Do you remember tag clouds? They started during the heyday of blogging: we all had a small one in the sidebar of our blog and oftentimes you’d have this small java or Flash applet spinning and showing a measure of what were your favorite subjects — pets, cooking, norwegian black metal, you get the idea; actually, you could get the idea, if you cared to have a look at the tag cloud (which almost nobody did).
The idea of showing quantitative information linked to the relative font size dates to way before that: maps have been showing city names in different sizes relative to the city population for a few centuries now, and a few more applications of the concept have popped up here and there, but it’s safe to say that the “tag cloud” concept was picked up during the “first” web 2.0 era and quickly became ubiquitous (talk about too much of a good thing). The main drawback was that, besides being cute for visualisation purposes, as far as site navigation goes — eh. Delicious and Flickr were the pioneers; so much so that in their 2004 Webby acceptance speech, Stewart Butterfield from Flickr was quoted apologising for it.
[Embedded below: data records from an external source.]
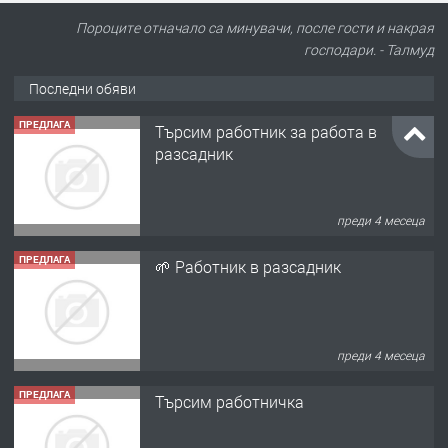
Пороците отначало са минувачи, после гости и накрая
господари. - Талмуд
Последни обяви
ПРЕДЛАГА
Търсим работник за работа в
разсадник
преди 4 месеца
ПРЕДЛАГА
🌱 Работник в разсадник
преди 4 месеца
ПРЕДЛАГА
Търсим работничка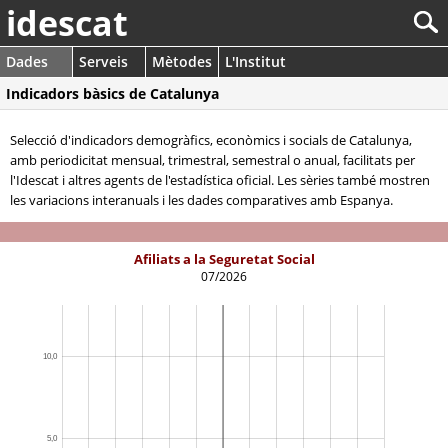
idescat
Dades
Serveis
Mètodes
L'Institut
Indicadors bàsics de Catalunya
Selecció d'indicadors demogràfics, econòmics i socials de Catalunya,
amb periodicitat mensual, trimestral, semestral o anual, facilitats per
l'Idescat i altres agents de l'estadística oficial. Les sèries també mostren
les variacions interanuals i les dades comparatives amb Espanya.
Afiliats a la Seguretat Social
07/2026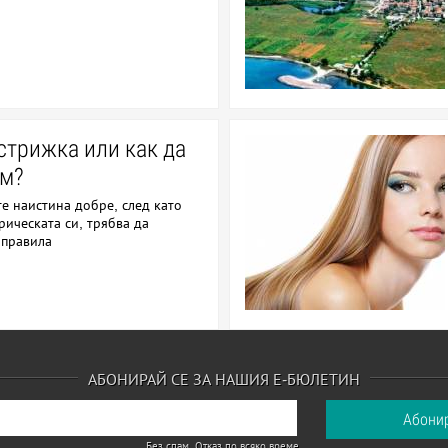
стрижка или как да
ем?
те наистина добре, след като
рическата си, трябва да
 правила
АБОНИРАЙ СЕ ЗА НАШИЯ Е-БЮЛЕТИН
Без спам. Отказ по всяко време.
Sorry about the tag cloud.
And that was about it. But the fact it’s not the all-purpose tool it was initially thought to be doesn’t mean the tag cloud is completely useless: it’s still an excellent way to show very quickly what the general gist of a text is about, moreso if you’re trying to decode large amounts of content which has been natively tagged for context. Like, tweets, or Instagram posts or comments. A #hashtag cloud can show very quickly what are the ongoing themes in a vast pool of online conversations and sometimes also an empirical measure of the general sentiment.
Enter emojis: from IMs to the web, the addition of little faces (and then all the few hundreds of them) dates back to the texting habits of japanese teens in the mid-1990s — we were just about getting used to “ 🙂 ” and “ 🙁 ”; from there, it took off rapidly and with the explosion of smartphones and mobile IMs now we’re getting to a point where emoji usage has expanded beyond words. In fact, the Oxford dictionary, by way of SwiftKey data, recently announced that this is the Word of the Year for 2015, with its president quoted:
It’s not surprising that a pictographic script like emoji has stepped in […] — it’s flexible, immediate, and infuses tone beautifully. As a result emoji are becoming an increasingly rich form of communication, one that transcends linguistic borders.
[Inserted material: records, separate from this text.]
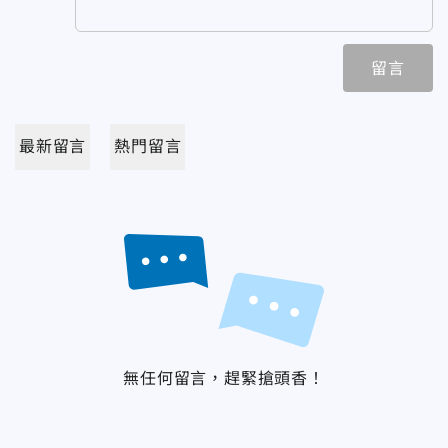
留言
最新留言
熱門留言
無任何留言，趕緊搶頭香！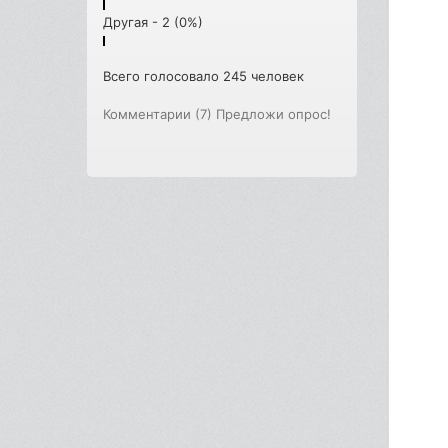
Другая - 2 (0%)
Всего голосовало 245 человек
Комментарии (7)
Предложи опрос!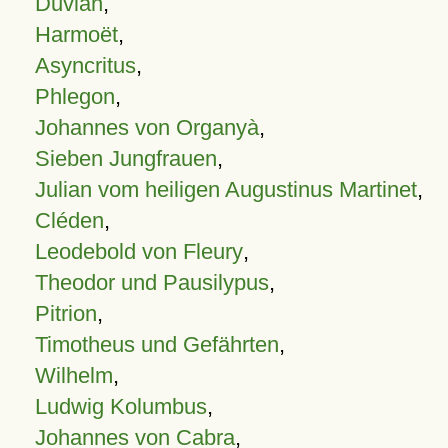
Duvian
,
Harmoët
,
Asyncritus
,
Phlegon
,
Johannes von Organyà
,
Sieben Jungfrauen
,
Julian vom heiligen Augustinus Martinet
,
Cléden
,
Leodebold von Fleury
,
Theodor und Pausilypus
,
Pitrion
,
Timotheus und Gefährten
,
Wilhelm
,
Ludwig Kolumbus
,
Johannes von Cabra
,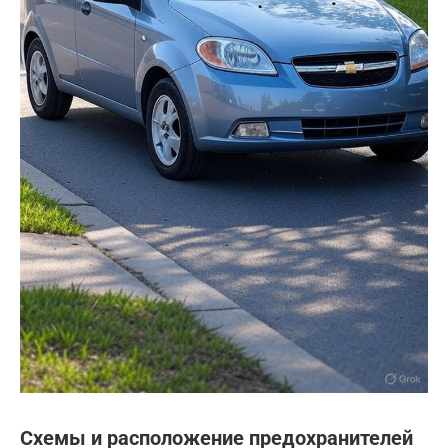
Схемы и расположение предохранителей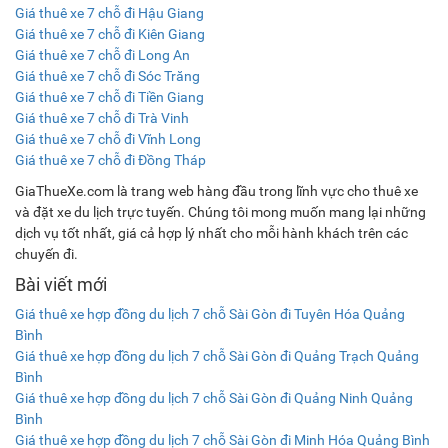
Giá thuê xe 7 chỗ đi Hậu Giang
Giá thuê xe 7 chỗ đi Kiên Giang
Giá thuê xe 7 chỗ đi Long An
Giá thuê xe 7 chỗ đi Sóc Trăng
Giá thuê xe 7 chỗ đi Tiền Giang
Giá thuê xe 7 chỗ đi Trà Vinh
Giá thuê xe 7 chỗ đi Vĩnh Long
Giá thuê xe 7 chỗ đi Đồng Tháp
GiaThueXe.com là trang web hàng đầu trong lĩnh vực cho thuê xe
và đặt xe du lịch trực tuyến. Chúng tôi mong muốn mang lại những
dịch vụ tốt nhất, giá cả hợp lý nhất cho mỗi hành khách trên các
chuyến đi.
Bài viết mới
Giá thuê xe hợp đồng du lịch 7 chỗ Sài Gòn đi Tuyên Hóa Quảng
Bình
Giá thuê xe hợp đồng du lịch 7 chỗ Sài Gòn đi Quảng Trạch Quảng
Bình
Giá thuê xe hợp đồng du lịch 7 chỗ Sài Gòn đi Quảng Ninh Quảng
Bình
Giá thuê xe hợp đồng du lịch 7 chỗ Sài Gòn đi Minh Hóa Quảng Bình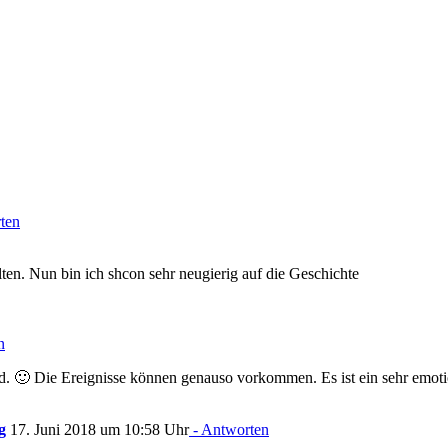
ten
en. Nun bin ich shcon sehr neugierig auf die Geschichte
n
d. 🙂 Die Ereignisse können genauso vorkommen. Es ist ein sehr emot
g
17. Juni 2018 um 10:58 Uhr
- Antworten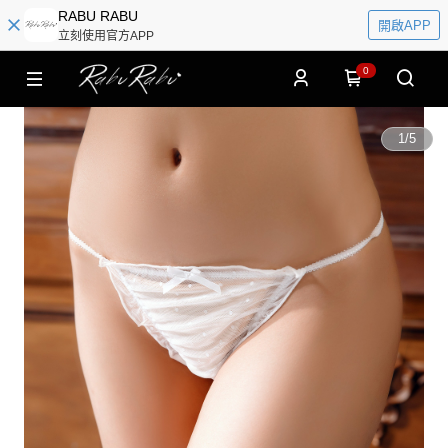
RABU RABU
開啟APP
立刻使用官方APP
0
1
/
5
So, when we’re analysing the ongoing conversations in social media, it’s only normal to expand the analysis to further levels of meaning by taking into consideration not just the wording of the content, but its pictographic form as well, and while running a rather ordinary frequency analysis on the wording of a few thousands Instagram comments, we noticed the impressive amount of emojis and decided to plot them in a “cloud”, sized by frequency.
The quick-and-dirty visualisation shows a lot of the general sense of the comments, and their sentiment (pay no attention to the tiny Munch-esque screaming face at the top center) as well, so much so that it speaks volumes without even bringing up the associated numbers.
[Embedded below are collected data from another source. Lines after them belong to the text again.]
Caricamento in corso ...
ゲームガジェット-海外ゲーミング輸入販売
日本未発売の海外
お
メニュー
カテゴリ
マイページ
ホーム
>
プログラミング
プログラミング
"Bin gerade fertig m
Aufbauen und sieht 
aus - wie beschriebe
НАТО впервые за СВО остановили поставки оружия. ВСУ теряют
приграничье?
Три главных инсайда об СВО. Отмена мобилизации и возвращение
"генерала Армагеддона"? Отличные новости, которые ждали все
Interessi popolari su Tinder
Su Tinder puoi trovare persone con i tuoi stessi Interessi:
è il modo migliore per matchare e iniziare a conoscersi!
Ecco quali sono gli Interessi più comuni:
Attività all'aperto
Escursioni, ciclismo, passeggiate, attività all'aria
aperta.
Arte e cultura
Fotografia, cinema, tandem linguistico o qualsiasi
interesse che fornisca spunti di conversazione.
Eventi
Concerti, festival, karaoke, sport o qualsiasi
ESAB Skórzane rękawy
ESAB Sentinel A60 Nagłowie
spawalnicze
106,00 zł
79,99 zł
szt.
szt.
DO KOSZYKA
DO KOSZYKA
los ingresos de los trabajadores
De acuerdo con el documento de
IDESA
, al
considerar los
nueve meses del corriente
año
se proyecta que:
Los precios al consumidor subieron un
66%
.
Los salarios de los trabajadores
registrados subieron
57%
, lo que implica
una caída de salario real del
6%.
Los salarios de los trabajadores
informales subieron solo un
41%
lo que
We need to take into consideration quite a few factors before implying that this is completely meaningful in its own right, though — and most of the caveats that apply to language analysis and visual communication hold here. Firstly, does the same emoji mean the same thing across the world? Not really. Did you know that the “nail polish” emoji means “don’t care” in UK usage?
Quantitatively, emoji users are prone to repetitions. So, if you’re using three consecutive red hearts(tap-tap-tap) does this mean that you’re loving what I say or -sigh- me three times (or rather 2.718) more than a single red heart? (Whatsapp addressed this: one single heart is larger, and animated; two or more are smaller and static).
Emojis have entered mainstream communication a few years ago, which is quite a while (it’s measured like dog years, I’m told), but as far as content analysis goes, they’re still in their infancy. We’re starting to look into them as a complement to regular analysis, and they’re showing more than a little promise.